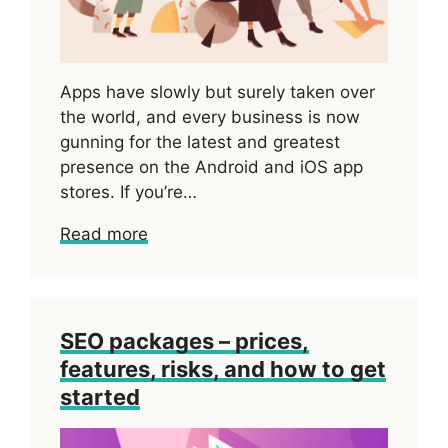
Apps have slowly but surely taken over
the world, and every business is now
gunning for the latest and greatest
presence on the Android and iOS app
stores. If you’re…
Read more
SEO packages – prices,
features, risks, and how to get
started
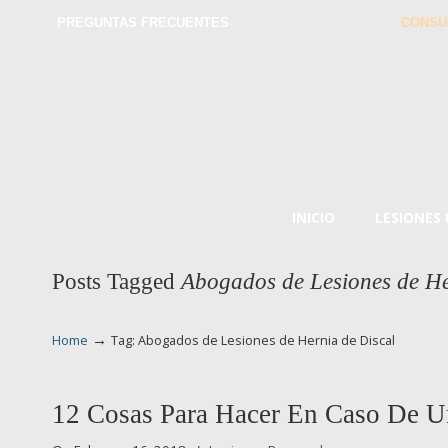
PREGUNTAS FRECUENTES
CONSU
INICIO
LESIONES
Posts Tagged
Abogados de Lesiones de He
→
Home
Tag: Abogados de Lesiones de Hernia de Discal
12 Cosas Para Hacer En Caso De U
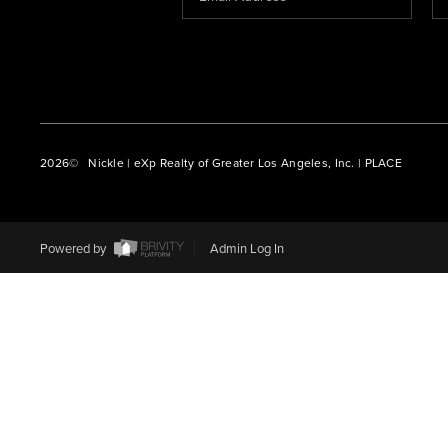
2026
© Nickle | eXp Realty of Greater Los Angeles, Inc. | PLACE
Powered by
Admin Log In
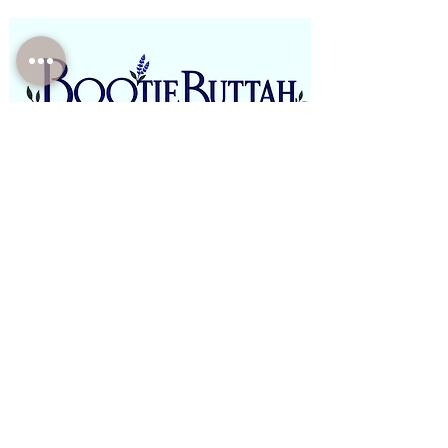
Phone:
(310)-946-4821
Email:
BootieButtah@gmail.com
Office: E boutique/Mobile/Pop Ups
Open Monday - Saturday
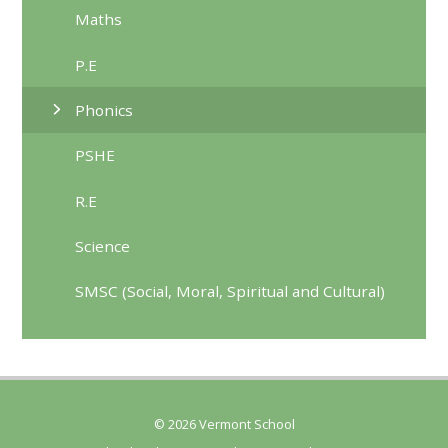
Maths
P.E
Phonics
PSHE
R.E
Science
SMSC (Social, Moral, Spiritual and Cultural)
© 2026 Vermont School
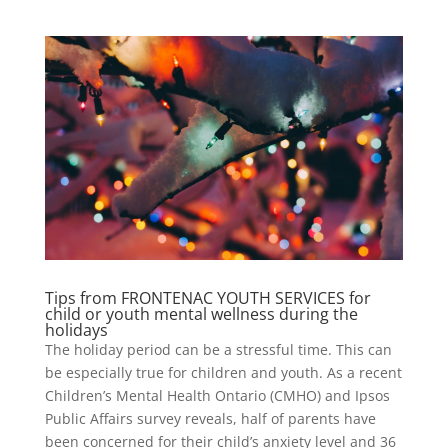
Tips from FRONTENAC YOUTH SERVICES for
child or youth mental wellness during the
holidays
The holiday period can be a stressful time. This can
be especially true for children and youth. As a recent
Children’s Mental Health Ontario (CMHO) and Ipsos
Public Affairs survey reveals, half of parents have
been concerned for their child’s anxiety level and 36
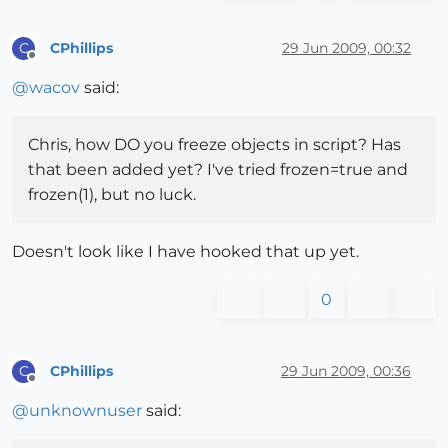
CPhillips
29 Jun 2009, 00:32
C
Offline
@
wacov
said:
Chris, how DO you freeze objects in script? Has
that been added yet? I've tried frozen=true and
frozen(1), but no luck.
Doesn't look like I have hooked that up yet.
0
CPhillips
29 Jun 2009, 00:36
C
Offline
@
unknownuser
said:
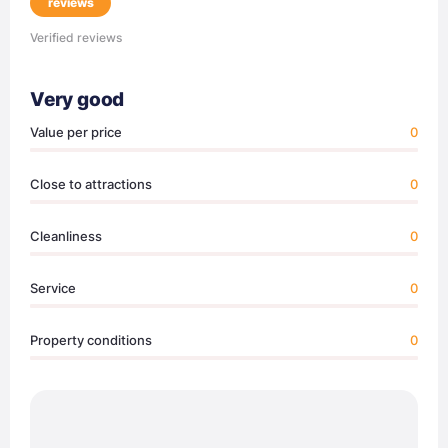
reviews
Verified reviews
Very good
Value per price
0
Close to attractions
0
Cleanliness
0
Service
0
Property conditions
0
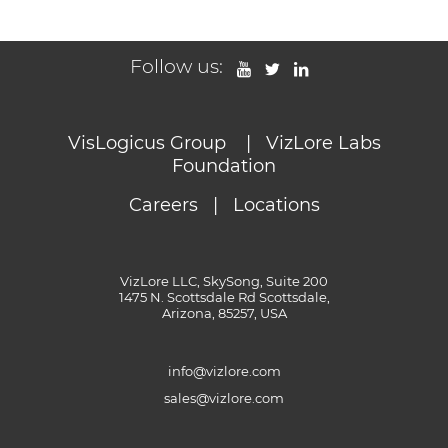
Follow us:
VisLogicus Group
|
VizLore Labs
Foundation
Careers
|
Locations
VizLore LLC, SkySong, Suite 200
1475 N. Scottsdale Rd Scottsdale,
Arizona, 85257, USA
info@vizlore.com
sales@vizlore.com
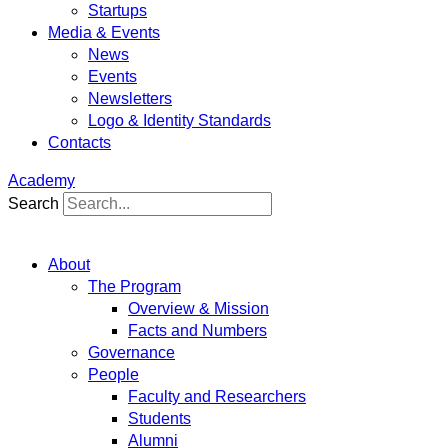
Startups
Media & Events
News
Events
Newsletters
Logo & Identity Standards
Contacts
Academy
Search
About
The Program
Overview & Mission
Facts and Numbers
Governance
People
Faculty and Researchers
Students
Alumni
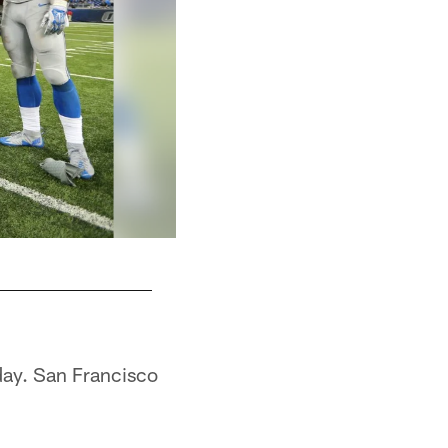
day. San Francisco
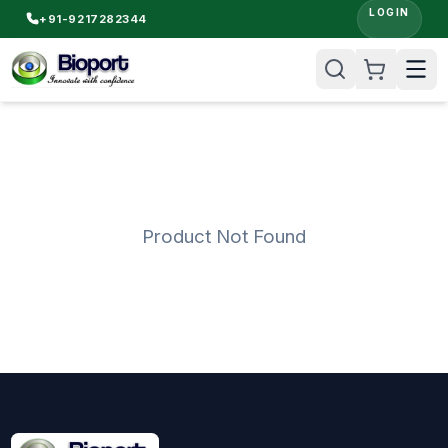
LOGIN
+91-9217282344
Product Not Found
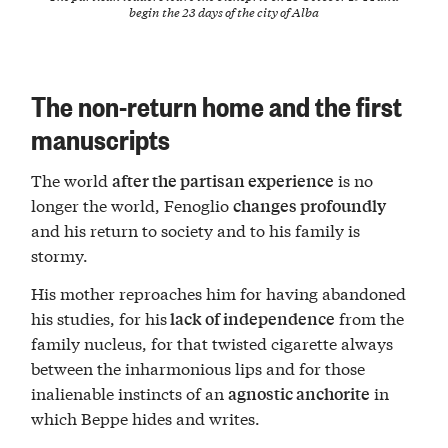
begin the 23 days of the city of Alba
The non-return home and the first
manuscripts
The world
is no
after the partisan experience
longer the world, Fenoglio
changes profoundly
and his return to society and to his family is
stormy.
His mother reproaches him for having abandoned
his studies, for his
from the
lack of independence
family nucleus, for that twisted cigarette always
between the inharmonious lips and for those
inalienable instincts of an
in
agnostic anchorite
which Beppe hides and writes.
********
Work to complete:
As you output the material, omit the pictures but alter nothing else.

Exercise response:
Apps have slowly but surely taken over
the world, and every business is now
gunning for the latest and greatest
presence on the Android and iOS app
stores. If you’re…
Read more
SEO packages – prices,
features, risks, and how to get
started
PREGUNTAS FRECUENTES
CONSU
INICIO
LESIONES
Posts Tagged
Abogados de Lesiones de He
→
Home
Tag: Abogados de Lesiones de Hernia de Discal
12 Cosas Para Hacer En Caso De U
2026
© Nickle | eXp Realty of Greater Los Angeles, Inc. | PLACE
Powered by
Admin Log In
Phone:
(310)-946-4821
Email:
BootieButtah@gmail.com
Office: E boutique/Mobile/Pop Ups
Open Monday - Saturday
Maths
P.E
Phonics
PSHE
R.E
Science
SMSC (Social, Moral, Spiritual and Cultural)
© 2026 Vermont School
Tips from FRONTENAC YOUTH SERVICES for
child or youth mental wellness during the
holidays
The holiday period can be a stressful time. This can
be especially true for children and youth. As a recent
Children’s Mental Health Ontario (CMHO) and Ipsos
Public Affairs survey reveals, half of parents have
been concerned for their child’s anxiety level and 36
CPhillips
29 Jun 2009, 00:32
C
Offline
@
wacov
said:
Chris, how DO you freeze objects in script? Has
that been added yet? I've tried frozen=true and
frozen(1), but no luck.
Doesn't look like I have hooked that up yet.
0
CPhillips
29 Jun 2009, 00:36
C
Offline
@
unknownuser
said:
reviews
Verified reviews
Very good
Value per price
0
Close to attractions
0
Cleanliness
0
Service
0
Property conditions
0
Follow us:
VisLogicus Group
|
VizLore Labs
Foundation
Careers
|
Locations
VizLore LLC, SkySong, Suite 200
1475 N. Scottsdale Rd Scottsdale,
Arizona, 85257, USA
info@vizlore.com
sales@vizlore.com
Startups
Media & Events
News
Events
Newsletters
Logo & Identity Standards
Contacts
Academy
Search
About
The Program
Overview & Mission
Facts and Numbers
Governance
People
Faculty and Researchers
Students
Alumni
day. San Francisco
LOGIN
+91-9217282344
Product Not Found
begin the 23 days of the city of Alba
The non-return home and the first
manuscripts
The world
is no
after the partisan experience
longer the world, Fenoglio
changes profoundly
and his return to society and to his family is
stormy.
His mother reproaches him for having abandoned
his studies, for his
from the
lack of independence
family nucleus, for that twisted cigarette always
between the inharmonious lips and for those
inalienable instincts of an
in
agnostic anchorite
which Beppe hides and writes.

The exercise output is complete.